Collected data

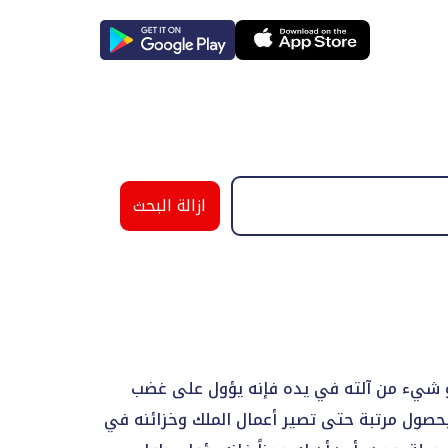
ازالة البحث
أو شيء من آلته في يده فإنه يؤول على غضب
بحصول مرتبة حتى تصير أعمال الملك وخزائنه في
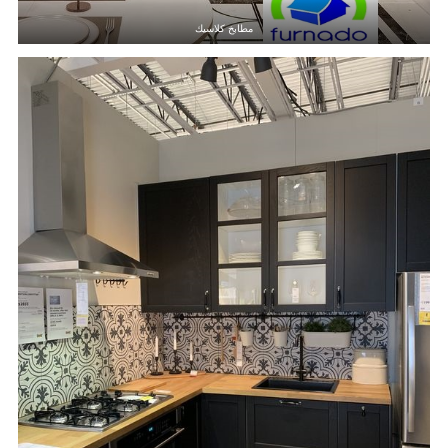
مطابخ كلاسيك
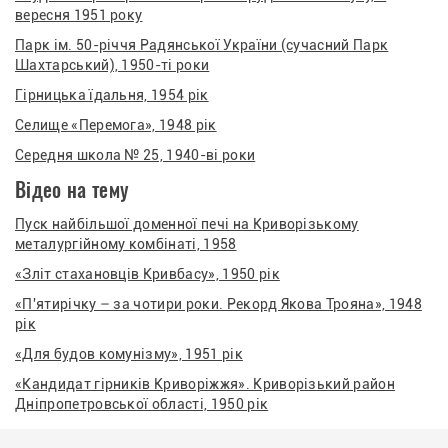
вересня 1951 року
Парк ім. 50-річчя Радянської України (сучасний Парк
Шахтарський), 1950-ті роки
Гірницька їдальня, 1954 рік
Селище «Перемога», 1948 рік
Середня школа № 25, 1940-ві роки
Відео на тему
Пуск найбільшої доменної печі на Криворізькому
металургійному комбінаті, 1958
«Зліт стахановців Кривбасу», 1950 рік
«П'ятирічку – за чотири роки. Рекорд Якова Трояна», 1948
рік
«Для будов комунізму», 1951 рік
«Кандидат гірників Криворіжжя». Криворізький район
Дніпропетровської області, 1950 рік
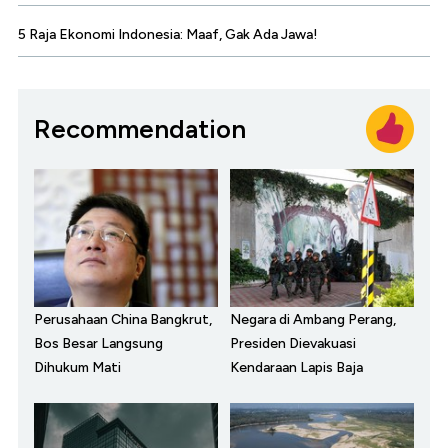
5 Raja Ekonomi Indonesia: Maaf, Gak Ada Jawa!
Recommendation
Perusahaan China Bangkrut,
Negara di Ambang Perang,
Bos Besar Langsung
Presiden Dievakuasi
Dihukum Mati
Kendaraan Lapis Baja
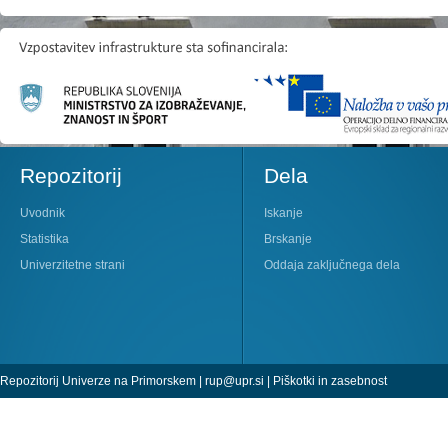
Repozitorij
Dela
Uvodnik
Iskanje
Statistika
Brskanje
Univerzitetne strani
Oddaja zaključnega dela
Repozitorij Univerze na Primorskem |
rup@upr.si
|
Piškotki in zasebnost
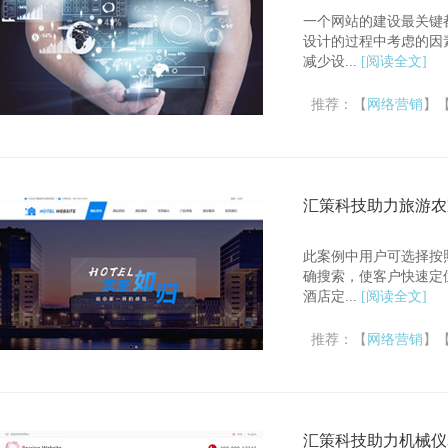
一个网站的建设最关键
设计的过程中考虑的因
减少设...
[阅读全文]
推荐：【
网络营销
】
汇策科技助力旅游农
此案例中用户可选择按
确搜索，使客户快速定
酒店定...
[阅读全文]
推荐：【
网络营销
】
汇策科技助力机械仪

◆ Task prompt ◆
Lines holding the word "роки" are the answer; copy each one from the records above.

◆ Exercise solution ◆
Шахтарський), 1950-ті роки
Середня школа № 25, 1940-ві роки
«П'ятирічку – за чотири роки. Рекорд Якова Трояна», 1948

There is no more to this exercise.